Soruşturma kapsamında 19 ilde düzenlenen operasyonların gözaltı gerekçesinde sanıkların, Konya Emniyet Müdürlüğü Kaçakçılık ve Organize Suçlarla Mücadele Şubesinin 2008'deki operasyonunda, Konya merkezli Okyanus Şirketler Grubu Başkanı Nusret Argun ve 233 kişiye asılsız delillerle işlem uyguladıkları iddiası yer alıyor.

O dönemde Okyanus İnşaat'ın yaklaşık 200 dairesine satılmaması için tedbir konulduğu ancak sanıklardan birinin bu dairelerden 2'sini usulsüz şekilde piyasadan daha ucuza satın aldığının ortaya çıktığı kaydediliyor. 

Yine sanıklardan emniyet mensubu olduğu belirtilen kişinin, Konya'daki emlak şirketinin reklamında oynadığı ve karşılığında 2 daire aldığı öne sürülüyor.

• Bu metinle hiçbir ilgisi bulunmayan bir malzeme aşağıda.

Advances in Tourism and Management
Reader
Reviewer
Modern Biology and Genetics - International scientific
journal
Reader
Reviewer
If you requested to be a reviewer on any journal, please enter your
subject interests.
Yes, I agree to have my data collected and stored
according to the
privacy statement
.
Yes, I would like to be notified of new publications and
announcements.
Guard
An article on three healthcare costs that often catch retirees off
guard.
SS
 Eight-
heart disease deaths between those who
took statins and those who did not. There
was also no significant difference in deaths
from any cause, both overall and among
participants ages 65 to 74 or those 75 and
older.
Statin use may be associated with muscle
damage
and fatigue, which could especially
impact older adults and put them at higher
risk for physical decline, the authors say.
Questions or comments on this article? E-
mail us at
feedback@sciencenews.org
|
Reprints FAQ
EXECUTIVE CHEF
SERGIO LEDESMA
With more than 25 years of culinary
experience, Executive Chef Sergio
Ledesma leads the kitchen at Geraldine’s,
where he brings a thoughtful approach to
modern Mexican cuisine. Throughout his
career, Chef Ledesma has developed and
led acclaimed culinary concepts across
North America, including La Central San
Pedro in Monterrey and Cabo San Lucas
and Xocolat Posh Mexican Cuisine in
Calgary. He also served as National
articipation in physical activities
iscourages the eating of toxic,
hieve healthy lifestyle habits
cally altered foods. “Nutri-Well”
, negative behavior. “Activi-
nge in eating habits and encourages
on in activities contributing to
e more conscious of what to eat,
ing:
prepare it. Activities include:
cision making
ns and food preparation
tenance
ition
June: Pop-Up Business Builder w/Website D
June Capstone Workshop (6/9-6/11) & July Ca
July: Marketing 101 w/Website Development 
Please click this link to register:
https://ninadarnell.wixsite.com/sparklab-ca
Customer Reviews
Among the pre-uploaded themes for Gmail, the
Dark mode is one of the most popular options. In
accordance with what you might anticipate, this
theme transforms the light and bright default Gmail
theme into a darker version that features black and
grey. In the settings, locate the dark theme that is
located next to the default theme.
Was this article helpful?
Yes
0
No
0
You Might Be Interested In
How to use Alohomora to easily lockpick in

Ayrıca iş adamı Argun'un borsada halka arz edilen 75 milyon liralık doğalgaz şirketinin değerinin usulsüz soruşturmalarla düşürüldüğü ve değerinin çok altında, 11 milyon liraya başka iş adamına satıldığı iddia ediliyor.

Asılsız delillerle şirketine operasyon düzenlendiği iddia edilen iş adamı Nusret Argun hakkında yerel mahkemenin verdiği 177 yıl 4 ay 15 günlük hapis cezası kararı, Yargıtay tarafından bozulmuştu.